Alert and adaptable, these cats have plenty of energy and love to play. They are also incredibly curious and like having a good nose around. Curls are especially good at opening doors and cupboards, so their owners need to be careful where they keep the kitty treats.
Norwegian forest cats, larger than most other breeds and with a gorgeous long, thick coat, have a very long history going back hundreds or perhaps thousands of years. Due to their wild heritage, these cats do well outside and are effective hunters.
Athletic yet mellow, Norwegian forest cats get on well with just about anyone and especially love children. However, they are also happy to be left to their own devices, taking everything in their stride.
Persians are one of the most popular and probably among the most recognized pedigree cats in the world, with their long silky fur, short legs, and flat faces. Interestingly, when this breed has a solid black coat, they nearly always have copper-colored eyes, too.
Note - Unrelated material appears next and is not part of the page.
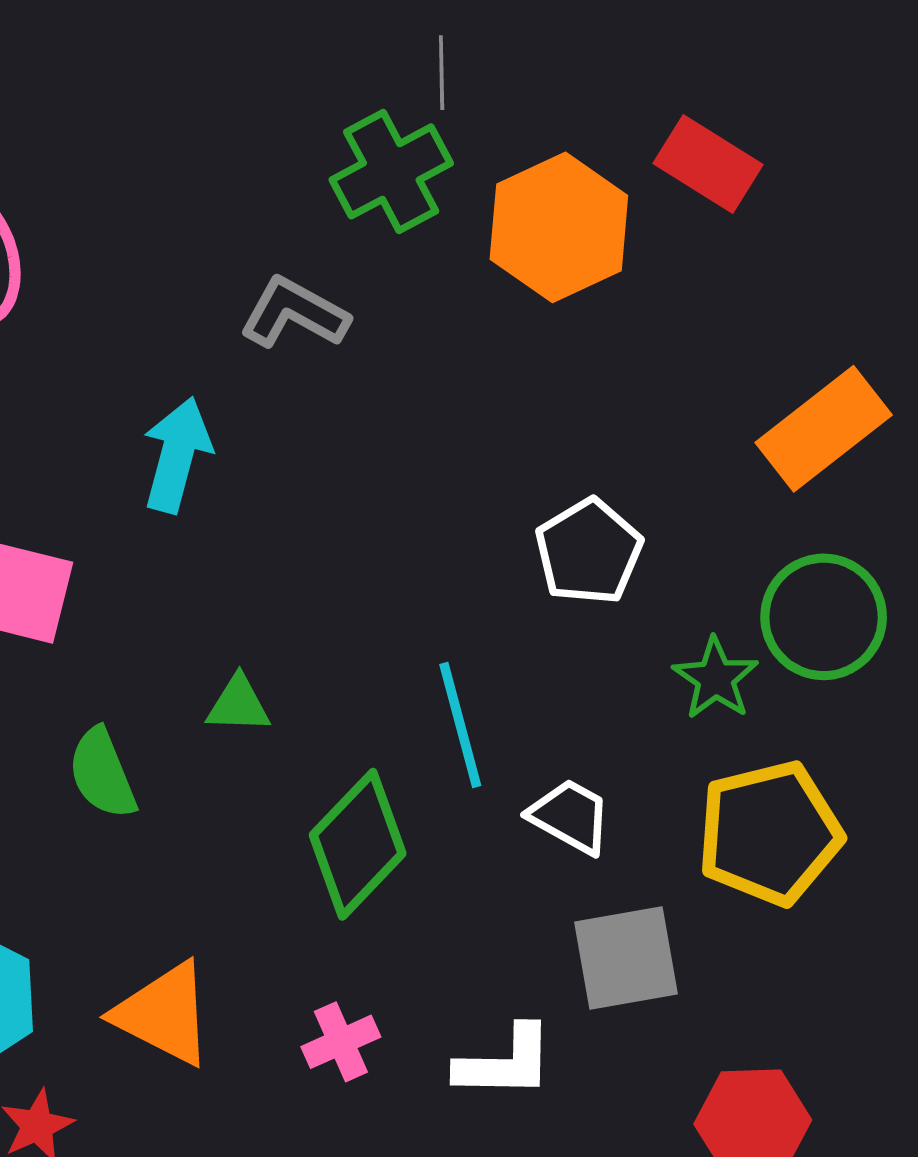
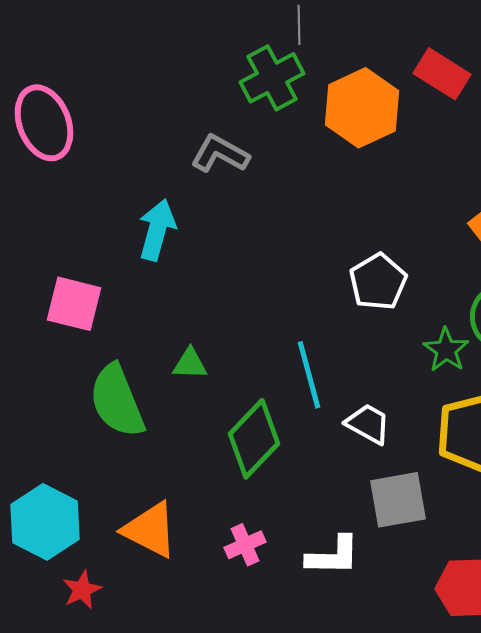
green semicircle: (102, 773) -> (117, 401), size x1.5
These beautiful cats have been somewhat villainized in popular fiction, portrayed as mean, cunning, and spiteful. In actual fact, they are sweet, friendly, docile feline. Persians are perfectly suited to quiet, mature households with owners who have time to properly care for them.
Like the American curl, the Scottish fold’s ears are their distinguishing feature. However, in this instance, they dip forward rather than curling back. This has the effect of giving these cats a cute, cheeky look like an owl or a teddy bear.
Quiet and sweet-natured, folds are said to remain quite kittenish throughout their lives, enjoying cuddles and playtime. They often form an extra close bond with a single family member and stay devoted to them always.